Some 50 to 60% of patients treated for cancer will receive radiotherapy during their illness, typically with curative intent. In conventional external beam radiotherapy, tumors are treated with ~60–80 Gy in daily fractions of ~2–3 Gy. Modern advances in tumor imaging and irradiation facilitate image-guided radiotherapy (IGRT) in which doses can be delivered to tumors with steep dose gradients and millimeter precision, providing minimal exposure of surrounding normal tissue. The development of IGRT has particularly advanced ablative radiotherapy (e.g., stereotactic body radiotherapy, SBRT) where cells in the targeted volume are treated with a small number of 5 to 25 Gy doses, offering a noninvasive alternative to surgical excision. Compared to conventional radiotherapy, ablative IGRT demonstrates lower adverse effects and improved local control for both primary cancers and limited metastatic disease, though the dose delivered to normal tissue remains a limiting factor.30 The larger fraction size may magnify radiation effects on both the tumor and stroma, including damage to the tumor vasculature.31,32 Only limited studies have examined combining IGRT with conventional chemotherapy or targeted agents.33 Given its expanding use and availability, we considered that repurposing IGRT as a tool to induce radiation-enhanced accumulation of therapeutics might offer a readily translatable strategy for image-guided drug delivery.

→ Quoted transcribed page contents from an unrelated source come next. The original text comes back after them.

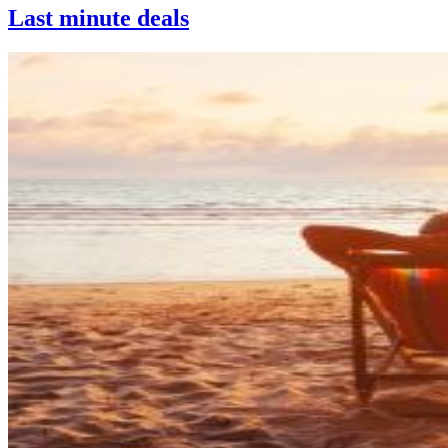
Last minute deals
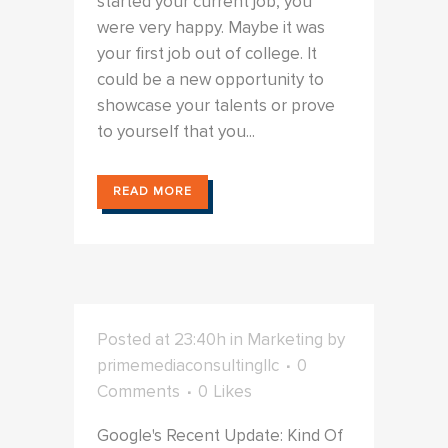
started your current job, you
were very happy. Maybe it was
your first job out of college. It
could be a new opportunity to
showcase your talents or prove
to yourself that you...
READ MORE
Posted at 23:40h
in
Marketing
by
primemediaconsultingllc
0
Comments
0
Likes
Google's Recent Update: Kind Of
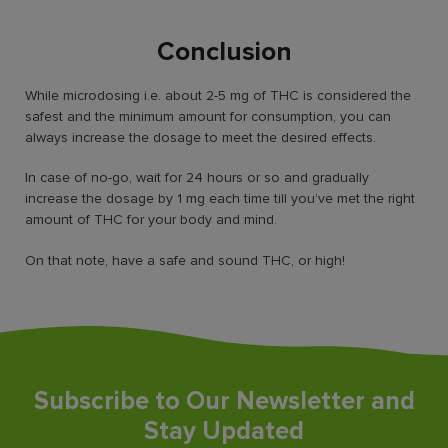
Conclusion
While microdosing i.e. about 2-5 mg of THC is considered the
safest and the minimum amount for consumption, you can
always increase the dosage to meet the desired effects.
In case of no-go, wait for 24 hours or so and gradually
increase the dosage by 1 mg each time till you’ve met the right
amount of THC for your body and mind.
On that note, have a safe and sound THC, or high!
Subscribe to Our Newsletter and
Stay Updated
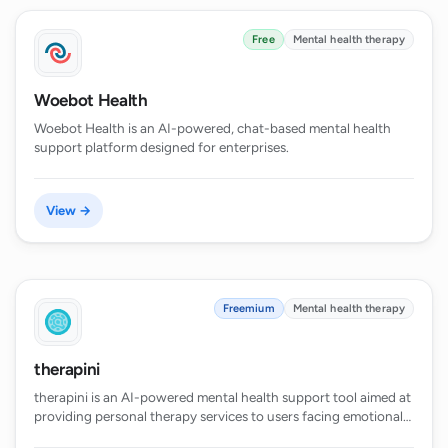
Free
Mental health therapy
Woebot Health
Woebot Health is an AI-powered, chat-based mental health
support platform designed for enterprises.
View →
Freemium
Mental health therapy
therapini
therapini is an AI-powered mental health support tool aimed at
providing personal therapy services to users facing emotional…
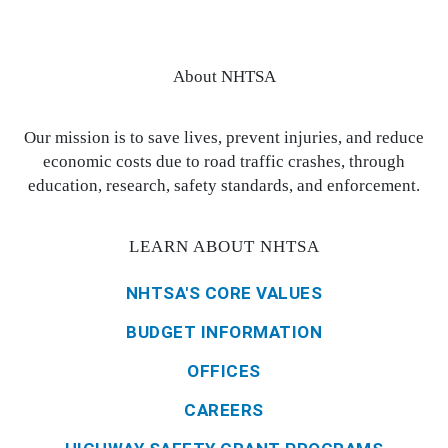
About NHTSA
Our mission is to save lives, prevent injuries, and reduce
economic costs due to road traffic crashes, through
education, research, safety standards, and enforcement.
LEARN ABOUT NHTSA
NHTSA'S CORE VALUES
BUDGET INFORMATION
OFFICES
CAREERS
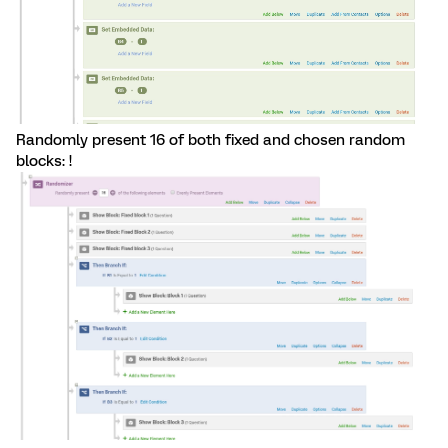
Randomly present 16 of both fixed and chosen random
blocks: !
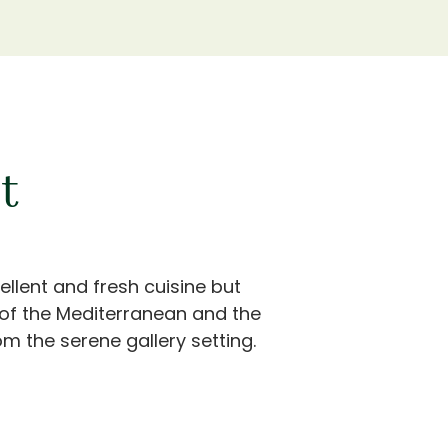
t
ellent and fresh cuisine but
 of the Mediterranean and the
m the serene gallery setting.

In this study, we used a small animal image-guided X-irradiation system to target nanomedicines to murine tumors, documenting delivery through multimodal intravital imaging. Utilizing a single dose of radiation to increase delivery of a liposomal chemotherapy agent, Doxil, we observed enhanced penetration of drug into the tumor parenchyma and a significantly improved treatment effect compared to radiation or Doxil on their own. The observed increase in Doxil delivery after radiation, a product of enhanced extravasation, penetration, and/or accumulation, appears to reflect favorable alterations to the tumor microenvironment that develop over several days following radiotherapy. Thus, we have established an approach to image-guided drug delivery that leverages radiation to augment macromolecule and nanoparticle delivery above that achieved via the passive EPR effect. Translating this approach may allow tumors to be treated with better-tolerated radiation doses that might be ineffective on their own, but that can efficiently target macromolecular drugs to tumors, offering improved local control and decreased risk for systemic toxicity.

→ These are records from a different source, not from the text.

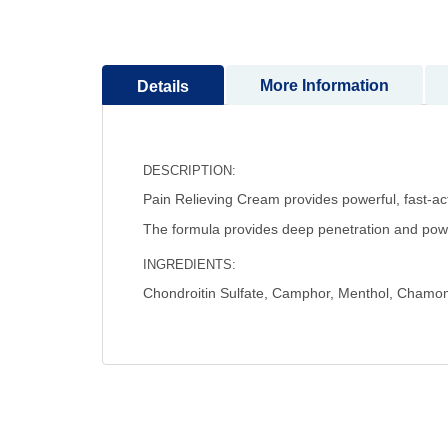
to
the
beginning
More Information
Details
of
the
images
gallery
DESCRIPTION:
Pain Relieving Cream provides powerful, fast-acti
The formula provides deep penetration and powerf
INGREDIENTS:
Chondroitin Sulfate, Camphor, Menthol, Chamomi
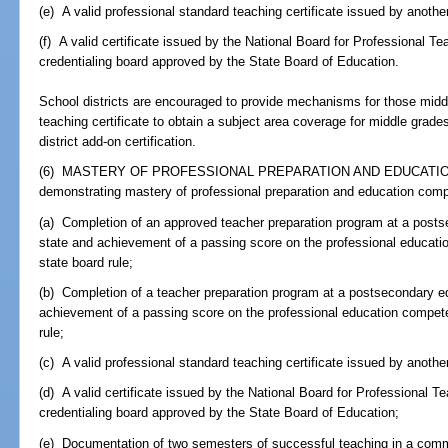
(e) A valid professional standard teaching certificate issued by another
(f) A valid certificate issued by the National Board for Professional T
credentialing board approved by the State Board of Education.
School districts are encouraged to provide mechanisms for those midd
teaching certificate to obtain a subject area coverage for middle gra
district add-on certification.
(6) MASTERY OF PROFESSIONAL PREPARATION AND EDUCATION
demonstrating mastery of professional preparation and education com
(a) Completion of an approved teacher preparation program at a postsec
state and achievement of a passing score on the professional educat
state board rule;
(b) Completion of a teacher preparation program at a postsecondary edu
achievement of a passing score on the professional education compet
rule;
(c) A valid professional standard teaching certificate issued by another
(d) A valid certificate issued by the National Board for Professional T
credentialing board approved by the State Board of Education;
(e) Documentation of two semesters of successful teaching in a commun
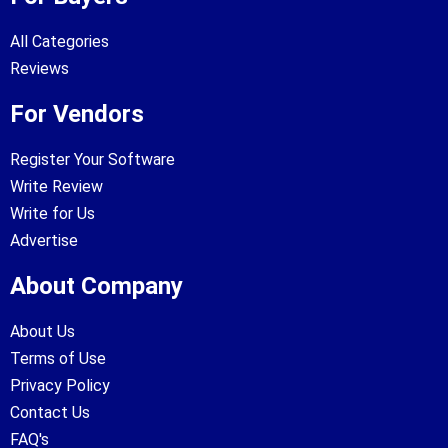
All Categories
Reviews
For Vendors
Register Your Software
Write Review
Write for Us
Advertise
About Company
About Us
Terms of Use
Privacy Policy
Contact Us
FAQ's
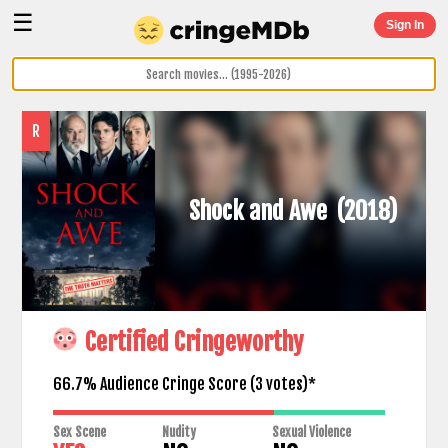
☰
Sign In
R
Shock and Awe
(2018)
Certified Cringeworthy
66.7% Audience Cringe Score (
3
votes)*
Sex Scene
Nudity
Sexual Violence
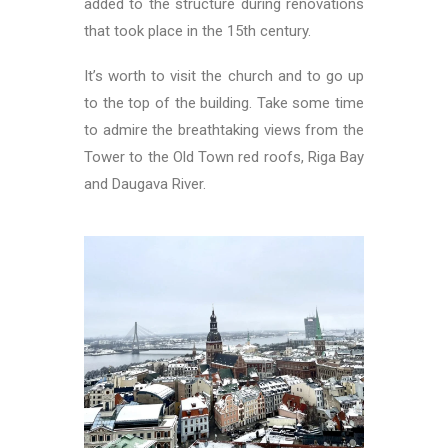
added to the structure during renovations
that took place in the 15th century.
It’s worth to visit the church and to go up
to the top of the building. Take some time
to admire the breathtaking views from the
Tower to the Old Town red roofs, Riga Bay
and Daugava River.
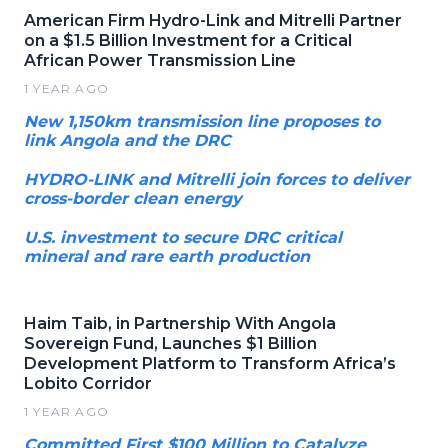
American Firm Hydro-Link and Mitrelli Partner
on a $1.5 Billion Investment for a Critical
African Power Transmission Line
1 YEAR AGO
New 1,150km transmission line proposes to
link Angola and the DRC
HYDRO-LINK and Mitrelli join forces to deliver
cross-border clean energy
U.S. investment to secure DRC critical
mineral and rare earth production
Haim Taib, in Partnership With Angola
Sovereign Fund, Launches $1 Billion
Development Platform to Transform Africa’s
Lobito Corridor
1 YEAR AGO
Committed First $100 Million to Catalyze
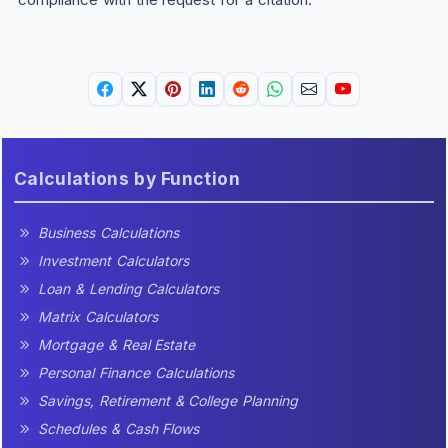
Calculations by Function
Business Calculations
Investment Calculators
Loan & Lending Calculators
Matrix Calculators
Mortgage & Real Estate
Personal Finance Calculations
Savings, Retirement & College Planning
Schedules & Cash Flows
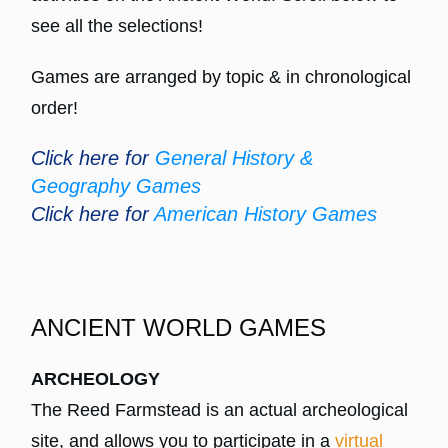
see all the selections!
Games are arranged by topic & in chronological
order!
Click here for
General History &
Geography Games
Click here for
American History Games
ANCIENT WORLD GAMES
ARCHEOLOGY
The Reed Farmstead is an actual archeological
site, and allows you to participate in a
virtual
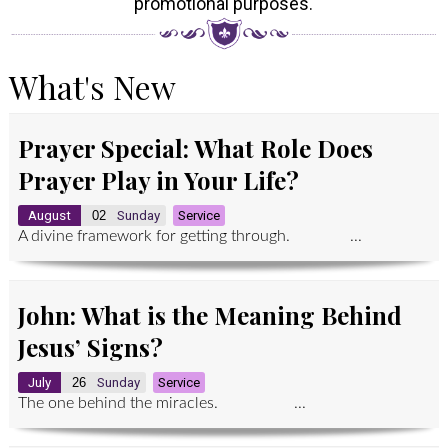
promotional purposes.
What's New
Prayer Special: What Role Does
Prayer Play in Your Life?
August
02
Sunday
Service
A divine framework for getting through. ...
John: What is the Meaning Behind
Jesus’ Signs?
July
26
Sunday
Service
The one behind the miracles. ...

Minimum sample size was calculated a priori using a power value of 0.80. In cases where large numbers of animals would be required to obtain significance, the best judgment of the researchers regarding adequate sample size was used. Identification of outliers was performed using the ROUT method in Prism software. Data collection was discontinued when any dimension of a tumor reached 1–2 cm, as stated in the University of Chicago IACUC approved ACUP# 70931.

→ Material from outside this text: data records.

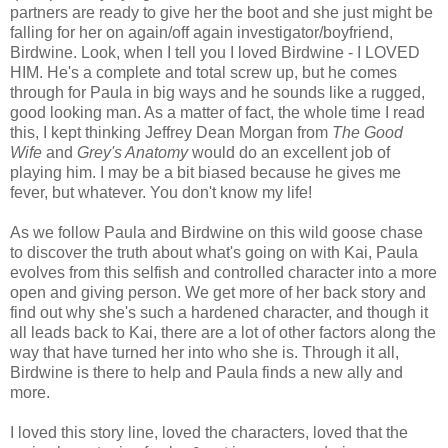
partners are ready to give her the boot and she just might be
falling for her on again/off again investigator/boyfriend,
Birdwine. Look, when I tell you I loved Birdwine - I LOVED
HIM. He's a complete and total screw up, but he comes
through for Paula in big ways and he sounds like a rugged,
good looking man. As a matter of fact, the whole time I read
this, I kept thinking Jeffrey Dean Morgan from
The Good
Wife
and
Grey's Anatomy
would do an excellent job of
playing him. I may be a bit biased because he gives me
fever, but whatever. You don't know my life!
As we follow Paula and Birdwine on this wild goose chase
to discover the truth about what's going on with Kai, Paula
evolves from this selfish and controlled character into a more
open and giving person. We get more of her back story and
find out why she's such a hardened character, and though it
all leads back to Kai, there are a lot of other factors along the
way that have turned her into who she is. Through it all,
Birdwine is there to help and Paula finds a new ally and
more.
I loved this story line, loved the characters, loved that the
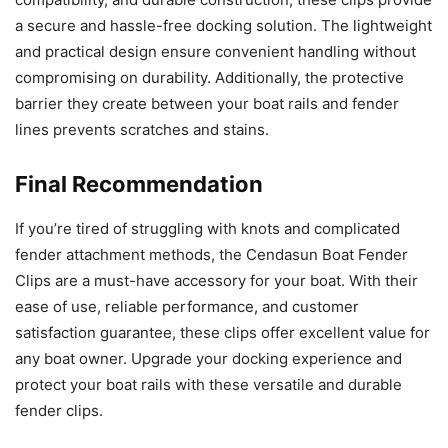
a secure and hassle-free docking solution. The lightweight
and practical design ensure convenient handling without
compromising on durability. Additionally, the protective
barrier they create between your boat rails and fender
lines prevents scratches and stains.
Final Recommendation
If you’re tired of struggling with knots and complicated
fender attachment methods, the Cendasun Boat Fender
Clips are a must-have accessory for your boat. With their
ease of use, reliable performance, and customer
satisfaction guarantee, these clips offer excellent value for
any boat owner. Upgrade your docking experience and
protect your boat rails with these versatile and durable
fender clips.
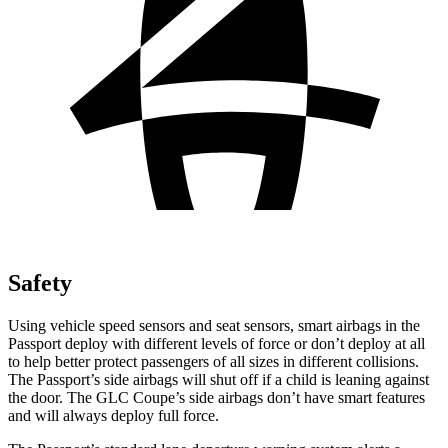
Safety
Using vehicle speed sensors and seat sensors, smart airbags in the
Passport deploy with different levels of force or don’t deploy at all
to help better protect passengers of all sizes in different collisions.
The Passport’s side airbags will shut off if a child is leaning against
the door. The GLC Coupe’s side airbags don’t have smart features
and will always deploy full force.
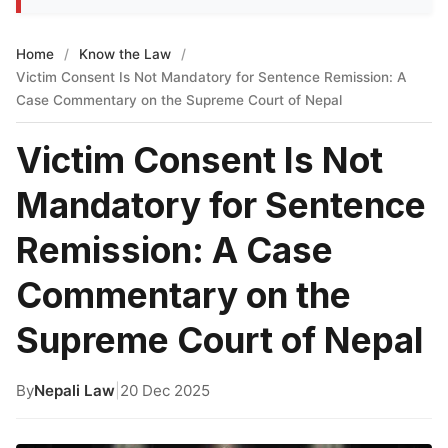
Home
/
Know the Law
/
Victim Consent Is Not Mandatory for Sentence Remission: A
Case Commentary on the Supreme Court of Nepal
Victim Consent Is Not
Mandatory for Sentence
Remission: A Case
Commentary on the
Supreme Court of Nepal
By
Nepali Law
|
20 Dec 2025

This research was undertaken to assess what effect varying doses of X-irradiation have on accumulation of circulating agents in tumors over time using mice to model human cancer. For tumor growth studies, treatment was initiated when tumors reached a volume of 150–300 mm3. Animals were then assigned to treatment groups so that the mean tumor volume for each group was roughly equal. The mice were then treated with X-irradiation, injected with imaging agents at different time points, and examined using various intravital imaging modalities as detailed below. Cages contained mice from multiple treatment groups and researchers did not sort animals by treatment group when collecting data.
Cell lines used in this study included the human mammary adenocarcinoma derived MCF7GFP-IBD (MCF7Tet-On (Clontech, Mountain View, CA, USA) stably transfected with doxycycline-inducible GFP fused to the 53BP1 ionizing radiation induced foci binding domain34), TUBO murine mammary carcinoma (derived from BALB-neuT), and B16-F10 murine melanoma (ATCC, Manassas, VA, USA). Cells were cultured in complete growth medium (based on ATCC recommendations for each cell line) supplemented with 1 U/mL penicillin and 1 μg/mL streptomycin, then resuspended in sterile 1× DPBS at a concentration of 1 × 107 cells/mL for injection of 100 μL/mouse. All cell lines used in this study tested negative for mycoplasma.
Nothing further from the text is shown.